"Is This Thing On?" — Building a Heartbeat System from Scratch
- A heartbeat is just a node periodically telling a monitor "I'm alive." The monitor records the arrival time and derives liveness (
now - last < timeout) instead of storing anisActiveflag — one source of truth, no consistency bug. - Keep detection state in-memory. After a restart it rebuilds within one interval; a database just adds latency, write load, and a new failure dependency. Emit events to logs/a time-series DB for history.
- Trust the receiver's clock, not the sender's — receiving the message is itself proof of life, and it sidesteps clock skew. Use epoch timestamps everywhere.
- Start the timeout at ~10× the heartbeat interval, then tune it by weighing the cost of a false positive against the cost of slow detection for your system.
- Run nodes as independent processes (so one can die alone), give each a stable ID, and detect-and-notify — let an orchestrator do the responding.
Part 1 of 4 in the Heartbeats & Failure Detection series:
- Is This Thing On? — Building a Heartbeat System from Scratch (you are here)
- The Trade-off Maze — Push vs Pull, and Why "Is It Dead?" Is Harder Than It Sounds
- Going Decentralized — Gossip, Rumors, and the SWIM Protocol
- Getting Smart — Phi Accrual and the End of Hardcoded Timeouts
You have a server. It's running. Probably. How do you actually know?

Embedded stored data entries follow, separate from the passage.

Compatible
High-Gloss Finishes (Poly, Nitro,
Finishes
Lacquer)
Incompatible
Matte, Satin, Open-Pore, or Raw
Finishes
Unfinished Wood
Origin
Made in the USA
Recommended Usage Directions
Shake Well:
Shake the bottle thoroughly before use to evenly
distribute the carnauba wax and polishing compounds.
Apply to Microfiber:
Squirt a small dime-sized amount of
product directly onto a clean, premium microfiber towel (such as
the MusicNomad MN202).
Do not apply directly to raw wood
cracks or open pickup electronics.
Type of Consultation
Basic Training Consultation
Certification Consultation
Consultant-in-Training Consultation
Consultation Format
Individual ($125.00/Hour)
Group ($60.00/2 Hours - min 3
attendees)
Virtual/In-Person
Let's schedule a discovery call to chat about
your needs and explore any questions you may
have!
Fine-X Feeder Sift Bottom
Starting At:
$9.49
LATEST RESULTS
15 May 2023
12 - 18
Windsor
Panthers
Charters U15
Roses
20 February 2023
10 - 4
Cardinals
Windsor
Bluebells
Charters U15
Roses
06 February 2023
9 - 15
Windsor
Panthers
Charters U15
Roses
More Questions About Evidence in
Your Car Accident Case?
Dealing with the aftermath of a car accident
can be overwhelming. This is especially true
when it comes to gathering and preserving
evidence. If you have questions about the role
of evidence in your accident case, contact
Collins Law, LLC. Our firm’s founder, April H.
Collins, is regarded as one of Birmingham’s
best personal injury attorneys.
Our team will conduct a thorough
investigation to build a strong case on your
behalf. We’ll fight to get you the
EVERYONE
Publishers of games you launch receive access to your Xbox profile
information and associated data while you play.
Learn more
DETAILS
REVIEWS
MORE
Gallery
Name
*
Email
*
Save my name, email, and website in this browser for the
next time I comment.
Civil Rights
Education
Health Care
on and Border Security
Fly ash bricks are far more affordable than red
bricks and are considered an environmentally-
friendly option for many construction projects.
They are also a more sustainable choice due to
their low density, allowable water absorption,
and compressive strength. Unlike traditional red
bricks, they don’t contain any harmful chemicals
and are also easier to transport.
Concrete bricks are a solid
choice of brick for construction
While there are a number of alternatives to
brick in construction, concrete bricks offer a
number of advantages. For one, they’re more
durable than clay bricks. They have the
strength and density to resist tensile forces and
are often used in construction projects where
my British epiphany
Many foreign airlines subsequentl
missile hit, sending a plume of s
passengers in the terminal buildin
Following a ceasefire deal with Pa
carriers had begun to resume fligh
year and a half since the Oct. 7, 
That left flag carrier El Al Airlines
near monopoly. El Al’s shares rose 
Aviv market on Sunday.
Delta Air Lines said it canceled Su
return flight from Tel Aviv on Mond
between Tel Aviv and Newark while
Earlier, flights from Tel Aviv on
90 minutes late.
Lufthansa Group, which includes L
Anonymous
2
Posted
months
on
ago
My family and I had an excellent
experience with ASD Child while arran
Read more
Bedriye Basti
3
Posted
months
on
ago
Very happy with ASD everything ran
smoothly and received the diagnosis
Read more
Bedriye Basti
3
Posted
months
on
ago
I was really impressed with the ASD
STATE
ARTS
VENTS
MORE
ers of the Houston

Turns out, the simplest answer is also the oldest trick in distributed systems: just have the thing tell you it's alive. Periodically. Over and over. Like a needy friend who texts "u up?" every second. That's a heartbeat.
The Setup
Two components. A node that says "I'm alive" every second, and a monitor that listens and keeps track. The node sends an HTTP POST, the monitor records when it heard from it. That's a push-based heartbeat — the node does the work, the monitor just sits there.
// node: push a heartbeat every second setInterval(() => sendHeartbeat(nodeId), 1000); // monitor: record when we heard from each node const monitorMap = new Map<string, number>(); app.post("/", (req, res) => { const { message, id } = req.body; if (message === "alive" && id) { monitorMap.set(id, Date.now()); res.json({ message: "ack" }); } });
Forty lines of code. And yet every design decision behind those forty lines opens a rabbit hole.
"Should I Store isActive?" — No.
My first instinct was to store { lastTimestamp: 1234567890, isActive: true }. Two fields. Nice and explicit.
Bad idea. Now you have two sources of truth. What happens if the timestamp says the node hasn't checked in for 30 seconds but isActive still says true? Which one do you believe? You've created a consistency bug in a system that's supposed to detect failures.
Instead, store only the timestamp and derive liveness:
`${nodeKey}: ${timestamp > Date.now() - TIMEOUT ? "Alive" : "Dead"}`
One source of truth. If the last heartbeat was within the timeout window, the node is alive. Done. No boolean to get out of sync.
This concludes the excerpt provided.